Las Vegas Raiders quarterback Fernando Mendoza plays with a fearless approach, never shying away from contact and moving through challenges at full speed. While he isn’t heavy-handed or domineering, the rookie makes his point clearly and decisively. The leap from college to the NFL looms large, and taking on the responsibility of being the franchise’s face—especially one that craves relevance and a return to its past glory—can weigh on anyone.
Yet, behind every quarterback stands a head coach who envisions his path of achievement. Mendoza’s most recent influences, Indiana head coach Curt Cignetti and Raiders head coach Klint Kubiak, share a blend of similarities and differences. Speaking as a guest on teammate Maxx Crosby’s podcast, Mendoza offered insight into what each coach has pushed him to pursue. “You see the same similarities with Coach Kubiak pushing and really making sure you’re doing everything, rather than giving you a pat on the back and finding something to improve, because I have a lot to improve on,” he explained. “In practice you’ll have a good play, you make a big completion, and you’re eager to see it on film, and then both of those guys would say, ‘Come on, really? You took an extra hitch,’ or ‘Come on, instead of five yards you were at four and a half.’ And you’re like, ‘What?’”
Kubiak and Cignetti share a fundamental football thread: they are the sons of the head coaches who guided their careers. Gary Kubiak, after serving as John Elway’s backup, entered the coaching world and accumulated two Super Bowl rings as an assistant before winning one as the Denver Broncos’ head coach. The Raiders’ own head coach grew up deeply immersed in the game, absorbing its nuances and details. Similarly, Frank Cignetti’s coaching journey took him through multiple stops before he led West Virginia and then Indiana University of Pennsylvania, a Division II program that earned him a place in the College Football Hall of Fame. That lineage means these coaches are steeped in the conversations and meticulous, detail-oriented approaches that shape a quarterback’s development.

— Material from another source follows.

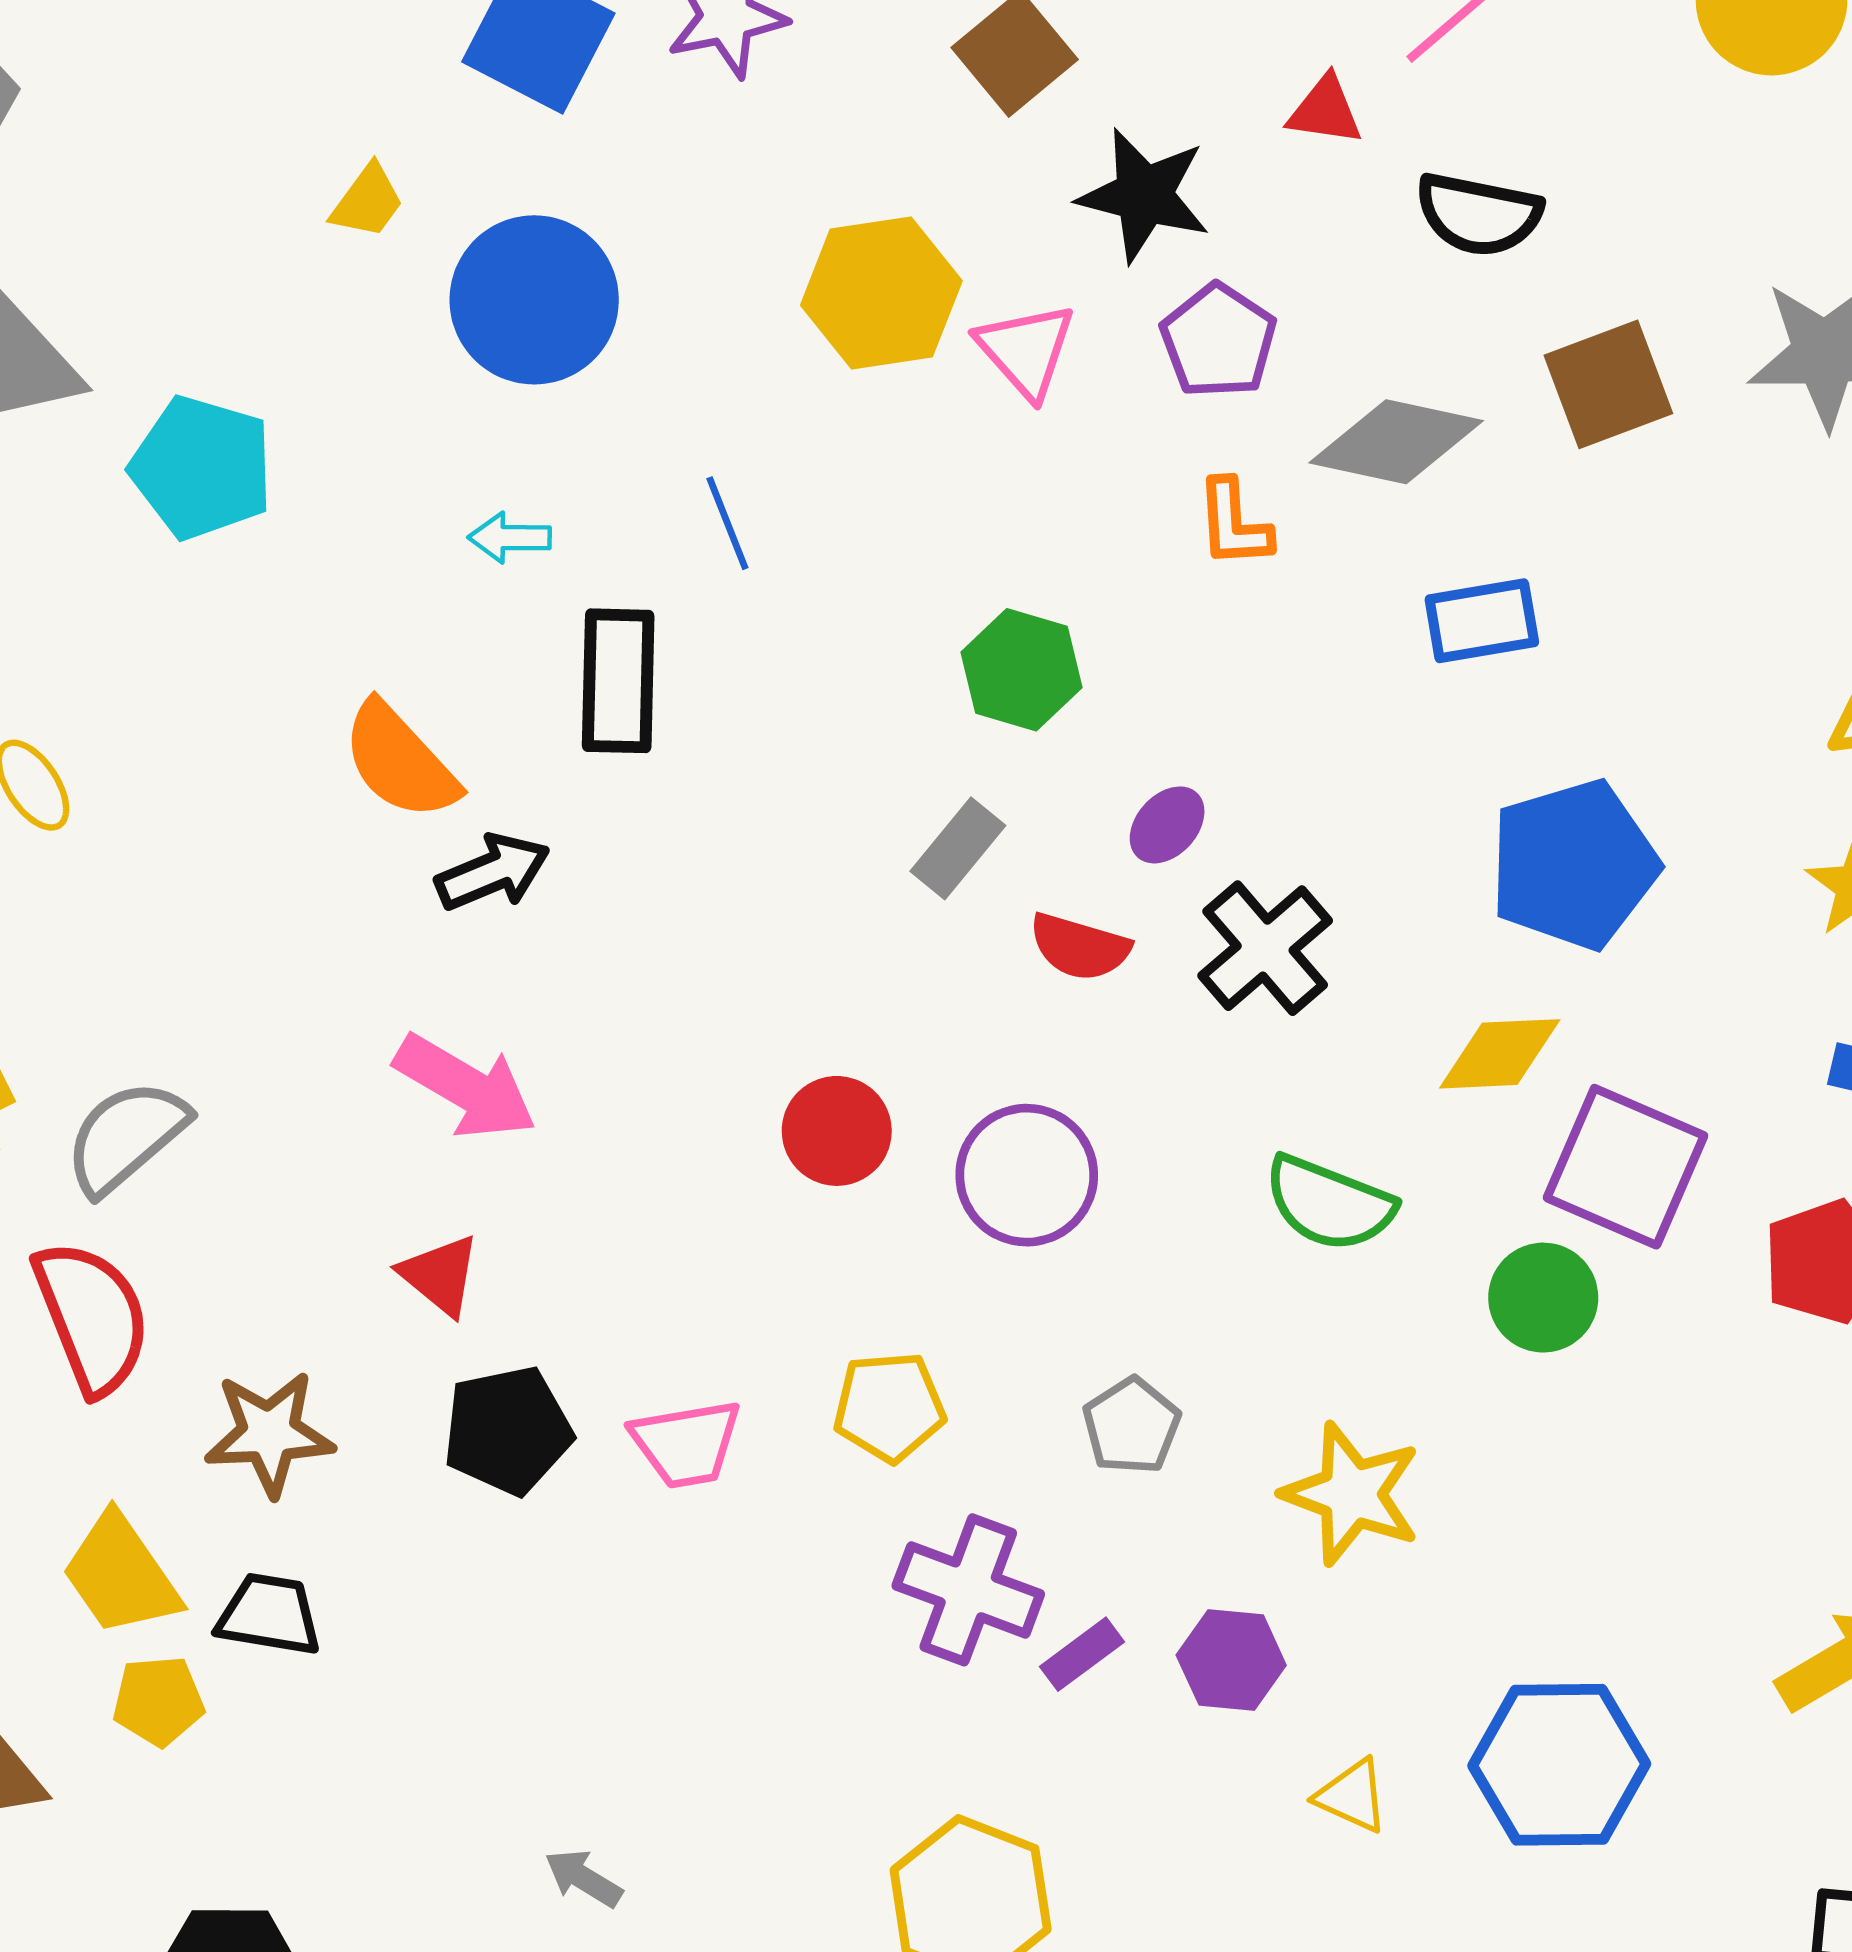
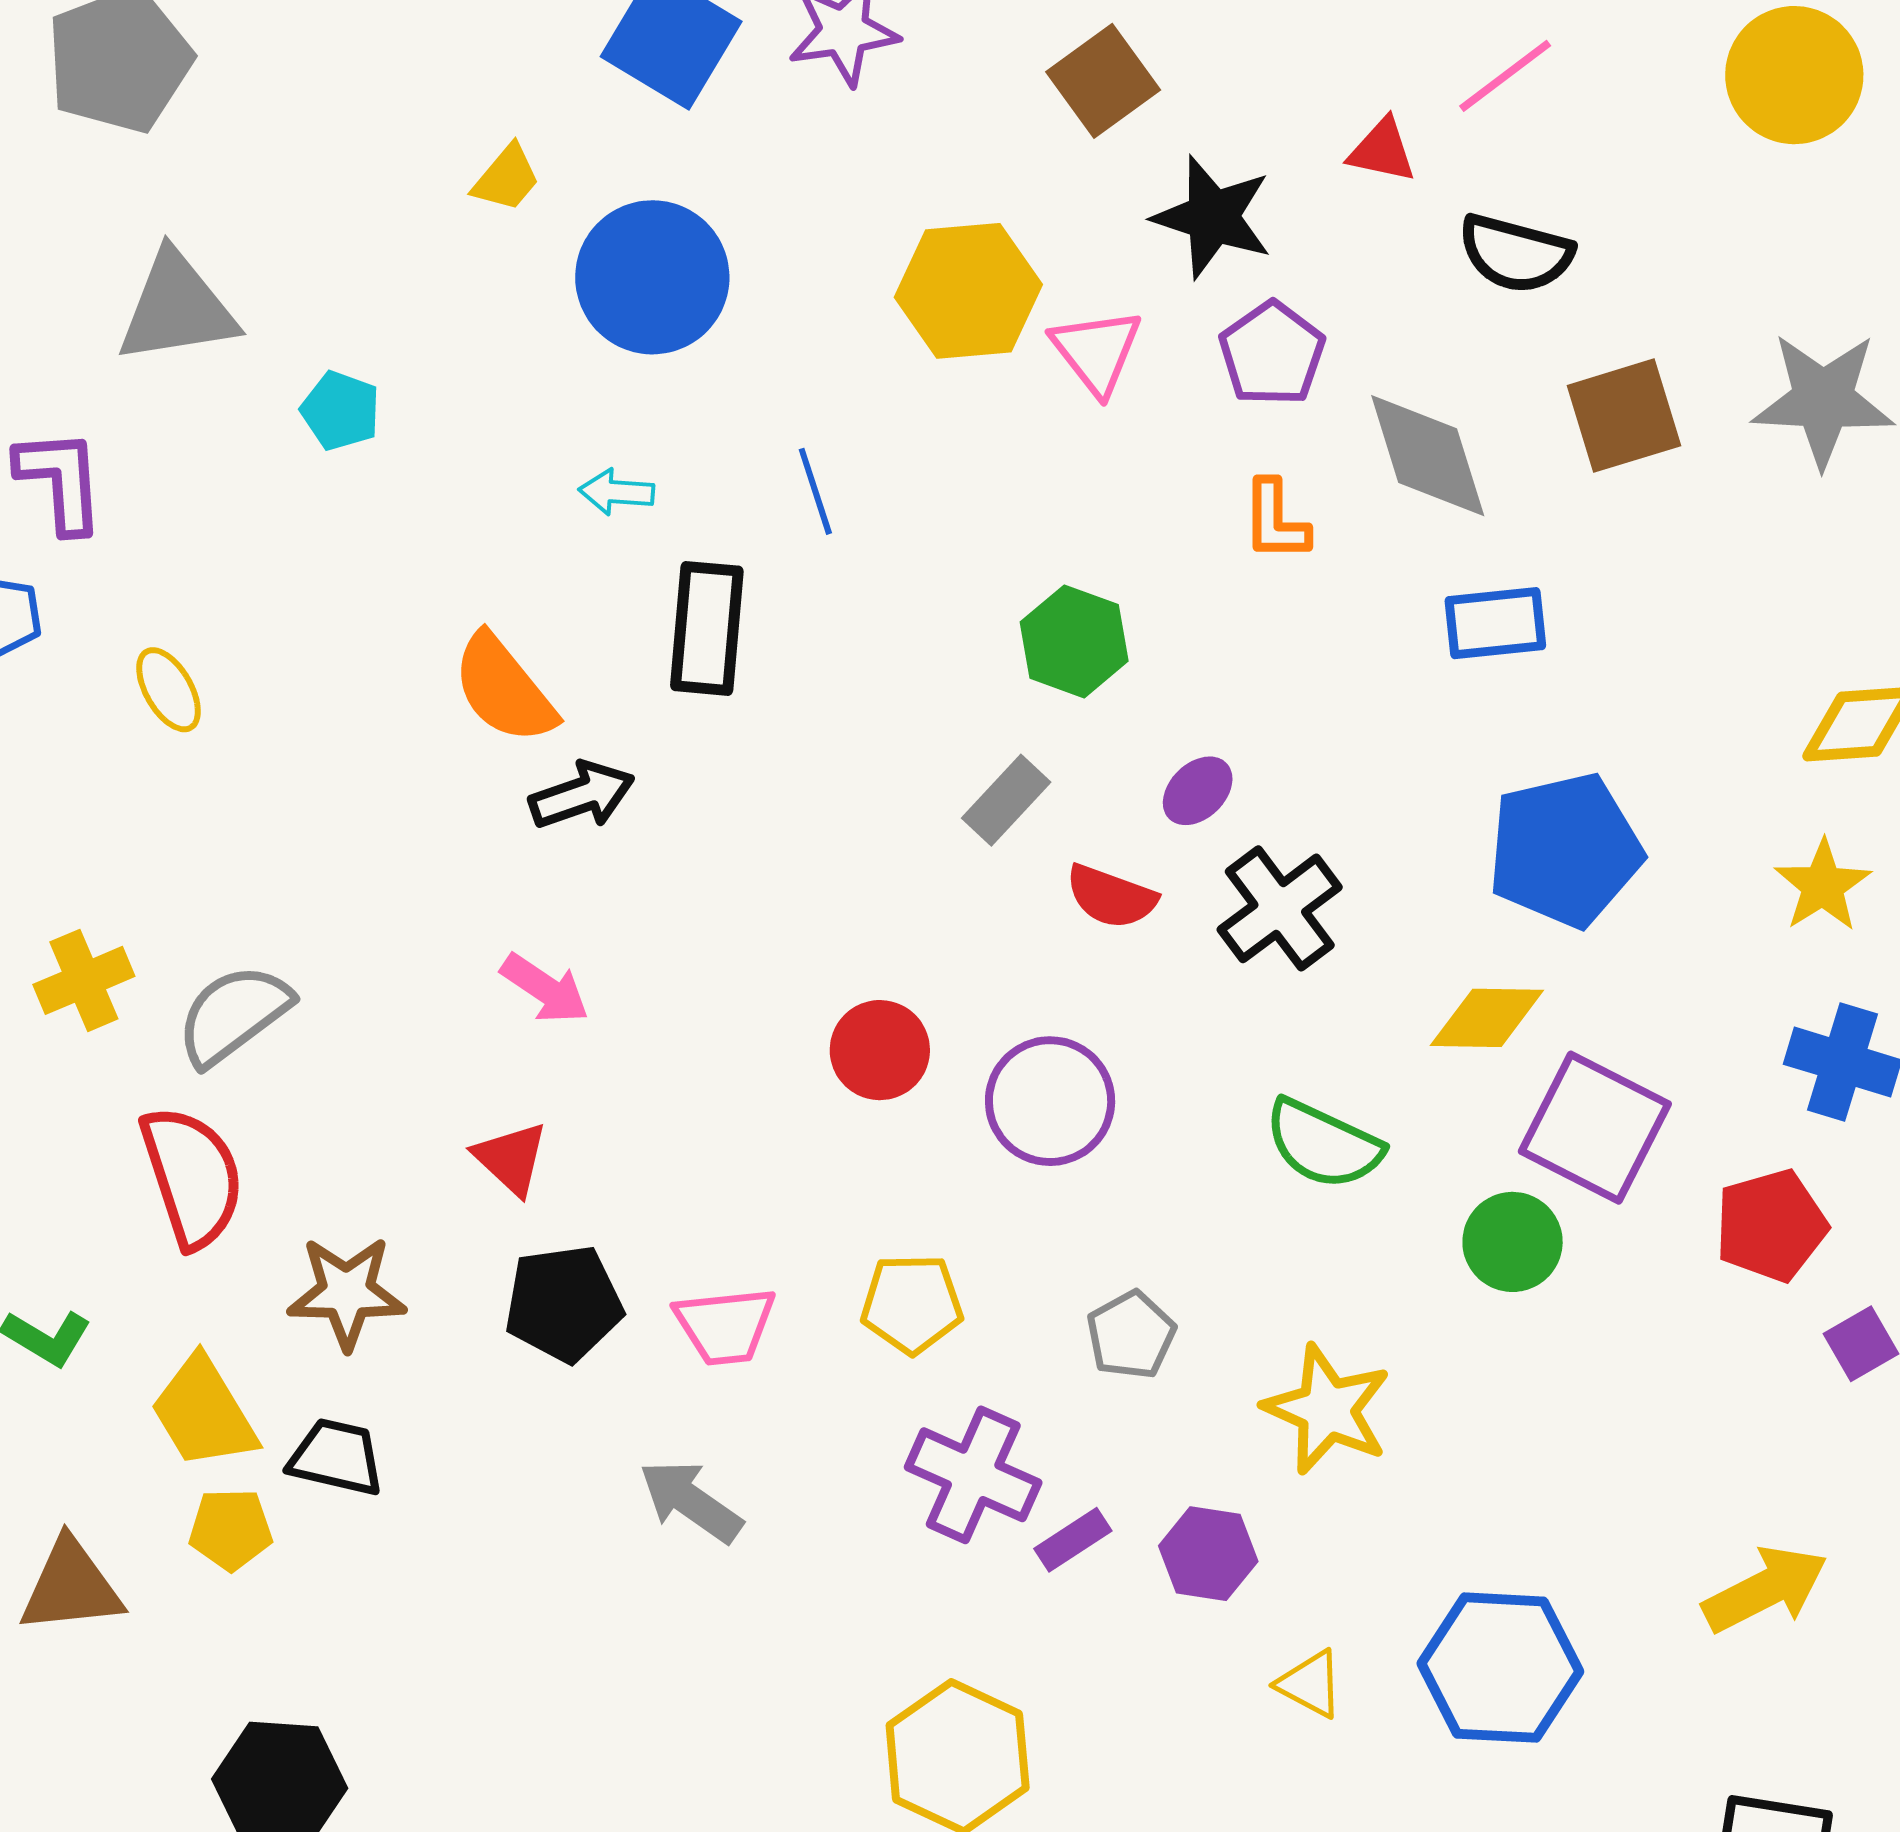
gray diamond: (1396, 442) -> (1428, 456), turned 57
cyan pentagon: (202, 467) -> (341, 411), size x0.6
pink arrow: (466, 1087) -> (545, 989), size x0.7
gray arrow: (583, 1878) -> (691, 1501), moved, size x1.5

At times Mendoza found himself initially unsure, but he soon came to understand the power of driven coaching. “Then you see, especially with Cignetti, having spent a whole season with him, like when he’s riding me on all these things in fall camp, I’m thinking, ‘You’ve got to be kidding me,’ and then the season shows it. It’s like, OK, that pass was completed by this much because I was at the right depth or because I didn’t take the extra hitch.” He noted how the season revealed the discipline behind those corrections, turning what felt like nagging into measurable progress.

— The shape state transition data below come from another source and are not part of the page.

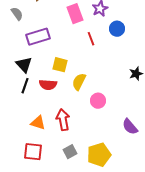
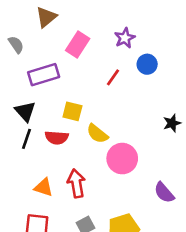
pink rectangle: (75, 14) -> (78, 45), moved, turned 54
red line: (91, 39) -> (113, 77), turned 56
yellow semicircle: (79, 82) -> (97, 134), turned -78
pink circle: (98, 101) -> (122, 159), size x1.5

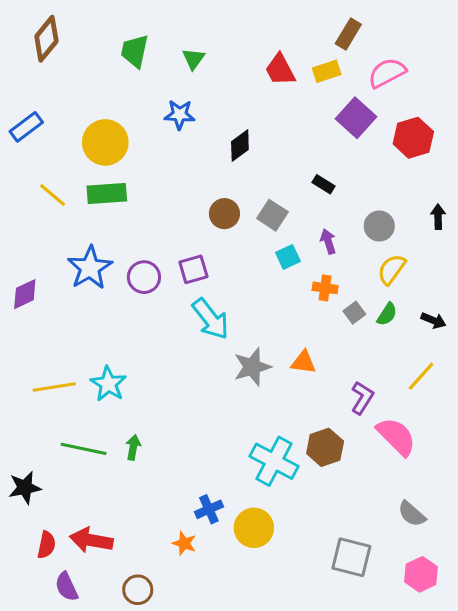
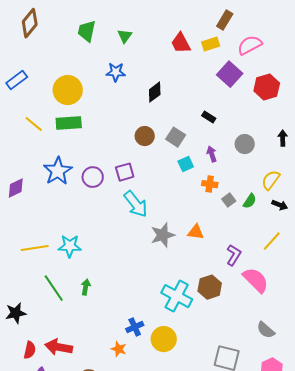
yellow semicircle: (392, 269) -> (271, 180), moved
cyan star: (108, 384) -> (70, 246), turned -30
green line: (84, 449) -> (54, 288), turned 44

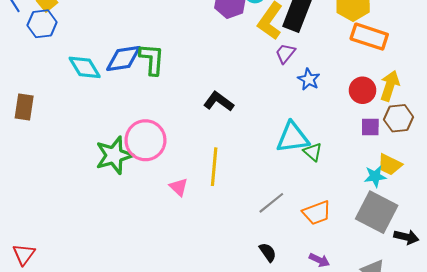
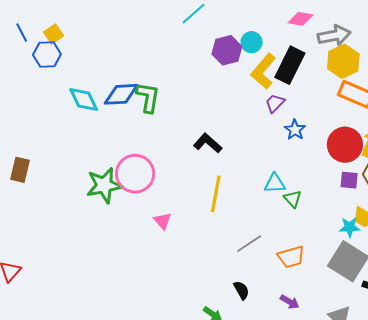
red circle: (362, 90) -> (345, 145), size x1.4
brown rectangle: (24, 107) -> (20, 170), moved
cyan triangle: (293, 137) -> (275, 183), size x0.7
yellow line: (214, 167) -> (216, 194), moved

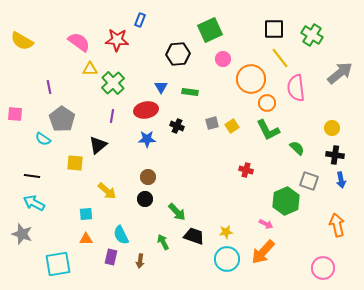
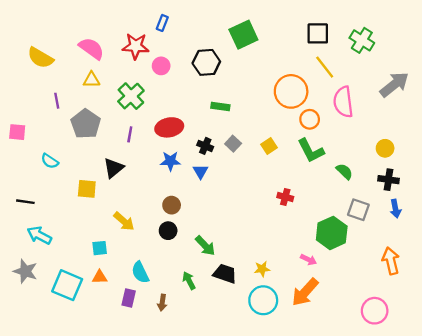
yellow semicircle: (22, 41) -> (40, 58), moved
pink circle: (223, 59) -> (161, 66), moved
yellow triangle: (90, 69) -> (91, 80), moved
blue triangle: (161, 87) -> (201, 171), moved
gray pentagon: (62, 119) -> (86, 124), moved
gray square: (212, 123) -> (233, 144), moved, turned -32
black line: (32, 176) -> (25, 202), moved
cyan square: (58, 264) -> (67, 285), moved, turned 32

Mendoza arrives at the Raiders facility carrying symbols of achievement—the Heisman Trophy and a national championship ring—but, in the NFL, he says, those accolades lose their emphasis in the eyes of his coaches. “And then for my thing, one thing that I think Coach Cignetti and Coach Kubiak both preach in a way is that everyone’s equal,” he explained. He sees in that philosophy a core message: the NFL is a level playing field where effort, accountability, and continuous improvement determine who rises and who remains on the outside. Mendoza’s perspective reflects a quarterback who understands that leadership and performance are earned anew each day, not merely celebrated for past successes.

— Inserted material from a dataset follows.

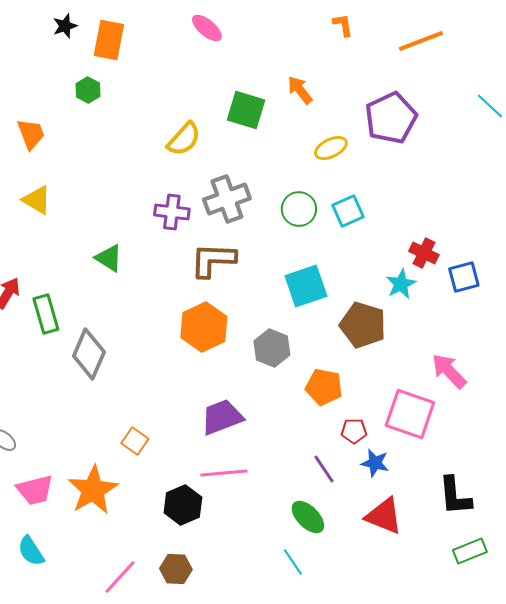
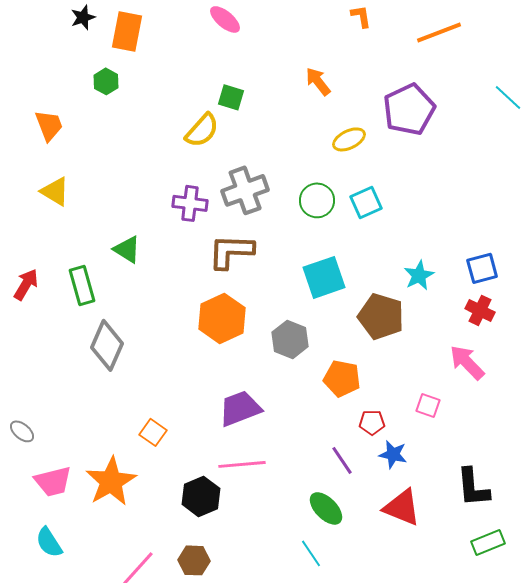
green square: (246, 110) -> (231, 97), moved, size x0.7
red cross: (424, 253) -> (480, 310), moved
green rectangle: (46, 314) -> (82, 285), moved
pink square: (410, 414) -> (428, 405), size x0.5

Looking ahead, Mendoza’s integration into the Raiders system will hinge on balancing that readiness to embrace detail with the poise to lead an evolving offense. The close mentorship from Kubiak and Cignetti has underscored for him that precision and consistency matter more than flash, and that the true measure of progress lies in the reliability of each rep, each throw, and every decision made under pressure. For a player stepping into a spotlight that demands both excellence and restraint, the path he’s chosen—with its careful attention to technique, accountability, and a shared drive for improvement—offers a clear blueprint: stay the course, keep learning, and let the work speak louder than the hype.